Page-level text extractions
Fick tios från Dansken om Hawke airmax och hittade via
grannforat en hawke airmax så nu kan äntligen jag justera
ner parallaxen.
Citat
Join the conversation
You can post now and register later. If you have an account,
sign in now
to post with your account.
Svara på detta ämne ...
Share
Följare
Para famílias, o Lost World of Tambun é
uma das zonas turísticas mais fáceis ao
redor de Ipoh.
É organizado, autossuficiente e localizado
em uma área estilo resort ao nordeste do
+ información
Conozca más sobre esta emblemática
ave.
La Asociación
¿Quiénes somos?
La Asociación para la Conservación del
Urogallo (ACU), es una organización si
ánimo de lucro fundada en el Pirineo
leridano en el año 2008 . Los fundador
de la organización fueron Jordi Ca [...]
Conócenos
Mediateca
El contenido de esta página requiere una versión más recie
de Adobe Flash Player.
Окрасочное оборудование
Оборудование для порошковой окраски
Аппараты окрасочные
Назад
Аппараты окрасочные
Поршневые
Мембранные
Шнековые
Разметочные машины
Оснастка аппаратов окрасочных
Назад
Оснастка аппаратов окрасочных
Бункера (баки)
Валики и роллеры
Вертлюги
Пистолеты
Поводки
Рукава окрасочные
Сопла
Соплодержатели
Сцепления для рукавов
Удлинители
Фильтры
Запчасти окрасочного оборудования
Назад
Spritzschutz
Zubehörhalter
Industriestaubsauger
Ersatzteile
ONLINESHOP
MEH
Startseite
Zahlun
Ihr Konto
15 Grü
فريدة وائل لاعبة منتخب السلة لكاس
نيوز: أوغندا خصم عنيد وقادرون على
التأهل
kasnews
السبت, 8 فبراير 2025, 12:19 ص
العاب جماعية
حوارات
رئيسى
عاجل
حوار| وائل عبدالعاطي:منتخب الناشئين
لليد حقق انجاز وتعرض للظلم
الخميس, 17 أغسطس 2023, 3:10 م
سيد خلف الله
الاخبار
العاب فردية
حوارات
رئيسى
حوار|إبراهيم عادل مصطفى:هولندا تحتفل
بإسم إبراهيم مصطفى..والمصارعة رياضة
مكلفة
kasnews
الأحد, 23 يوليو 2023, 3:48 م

== Work to complete ==
Could you give the records again, exactly as they appear?

== Response to this task ==
Fick tios från Dansken om Hawke airmax och hittade via
grannforat en hawke airmax så nu kan äntligen jag justera
ner parallaxen.
Citat
Join the conversation
You can post now and register later. If you have an account,
sign in now
to post with your account.
Svara på detta ämne ...
Share
Följare
Para famílias, o Lost World of Tambun é
uma das zonas turísticas mais fáceis ao
redor de Ipoh.
É organizado, autossuficiente e localizado
em uma área estilo resort ao nordeste do
+ información
Conozca más sobre esta emblemática
ave.
La Asociación
¿Quiénes somos?
La Asociación para la Conservación del
Urogallo (ACU), es una organización si
ánimo de lucro fundada en el Pirineo
leridano en el año 2008 . Los fundador
de la organización fueron Jordi Ca [...]
Conócenos
Mediateca
El contenido de esta página requiere una versión más recie
de Adobe Flash Player.
Окрасочное оборудование
Оборудование для порошковой окраски
Аппараты окрасочные
Назад
Аппараты окрасочные
Поршневые
Мембранные
Шнековые
Разметочные машины
Оснастка аппаратов окрасочных
Назад
Оснастка аппаратов окрасочных
Бункера (баки)
Валики и роллеры
Вертлюги
Пистолеты
Поводки
Рукава окрасочные
Сопла
Соплодержатели
Сцепления для рукавов
Удлинители
Фильтры
Запчасти окрасочного оборудования
Назад
Spritzschutz
Zubehörhalter
Industriestaubsauger
Ersatzteile
ONLINESHOP
MEH
Startseite
Zahlun
Ihr Konto
15 Grü
فريدة وائل لاعبة منتخب السلة لكاس
نيوز: أوغندا خصم عنيد وقادرون على
التأهل
kasnews
السبت, 8 فبراير 2025, 12:19 ص
العاب جماعية
حوارات
رئيسى
عاجل
حوار| وائل عبدالعاطي:منتخب الناشئين
لليد حقق انجاز وتعرض للظلم
الخميس, 17 أغسطس 2023, 3:10 م
سيد خلف الله
الاخبار
العاب فردية
حوارات
رئيسى
حوار|إبراهيم عادل مصطفى:هولندا تحتفل
بإسم إبراهيم مصطفى..والمصارعة رياضة
مكلفة
kasnews
الأحد, 23 يوليو 2023, 3:48 م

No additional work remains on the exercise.